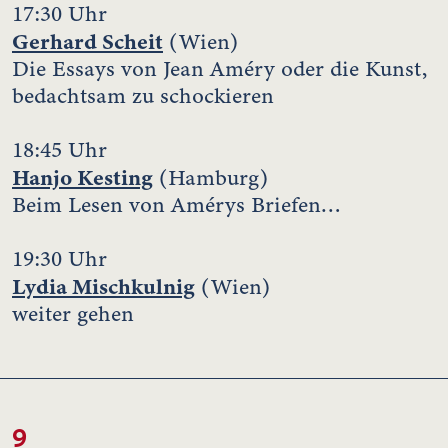
17:30 Uhr
Gerhard Scheit
(Wien)
Die Essays von Jean Améry oder die Kunst,
bedachtsam zu schockieren
18:45 Uhr
Hanjo Kesting
(Hamburg)
Beim Lesen von Amérys Briefen…
19:30 Uhr
Lydia Mischkulnig
(Wien)
weiter gehen
9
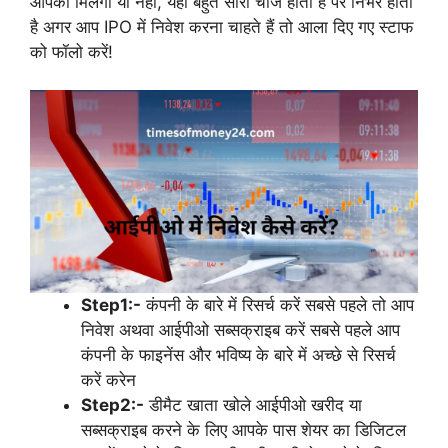
आपको मिलेगा या नहीं, यहां बहुत सारी चीजें होती हैं पर निर्भर होता
है अगर आप IPO में निवेश करना चाहते हैं तो आला दिए गए स्टाफ
को फॉलो करें!
Step1:-
कंपनी के बारे में रिसर्च करें सबसे पहले तो आप
निवेश अथवा आईपीओ सब्सक्राइब करें सबसे पहले आप
कंपनी के फाइनेंस और भविष्य के बारे में अच्छे से रिसर्च
करें करेन
Step2:-
डीमैट खाता खोले आईपीओ खरीद या
सब्सक्राइब करने के लिए आपके पास शेयर का डिजिटल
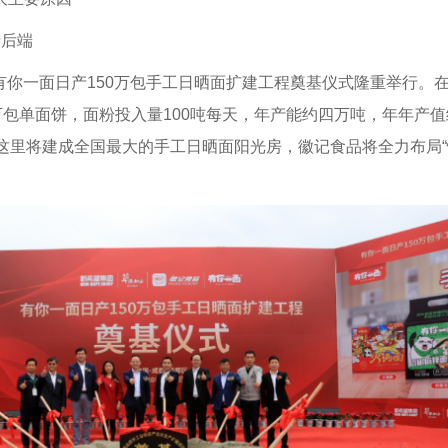
产后端
日，有你一面日产150万包手工日晒面扩建工程奠基仪式隆重举行。
万包单面饼，面粉投入量100吨每天，年产能约四万吨，年年产值约
，这里将建成全国最大的手工日晒面阳光房，徽记食品将全力布局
○ ○ ○
TASK PROMPT: Write out again, exactly, each line from the one containing "Beim Lesen von Amérys Briefen…" through the last line of the entries, and omit every picture.

SOLUTION FOR THIS PROBLEM:
Beim Lesen von Amérys Briefen…
19:30 Uhr
Lydia Mischkulnig
(Wien)
weiter gehen
9
आपको मिलेगा या नहीं, यहां बहुत सारी चीजें होती हैं पर निर्भर होता
है अगर आप IPO में निवेश करना चाहते हैं तो आला दिए गए स्टाफ
को फॉलो करें!
Step1:-
कंपनी के बारे में रिसर्च करें सबसे पहले तो आप
निवेश अथवा आईपीओ सब्सक्राइब करें सबसे पहले आप
कंपनी के फाइनेंस और भविष्य के बारे में अच्छे से रिसर्च
करें करेन
Step2:-
डीमैट खाता खोले आईपीओ खरीद या
सब्सक्राइब करने के लिए आपके पास शेयर का डिजिटल
产后端
日，有你一面日产150万包手工日晒面扩建工程奠基仪式隆重举行。
万包单面饼，面粉投入量100吨每天，年产能约四万吨，年年产值约
，这里将建成全国最大的手工日晒面阳光房，徽记食品将全力布局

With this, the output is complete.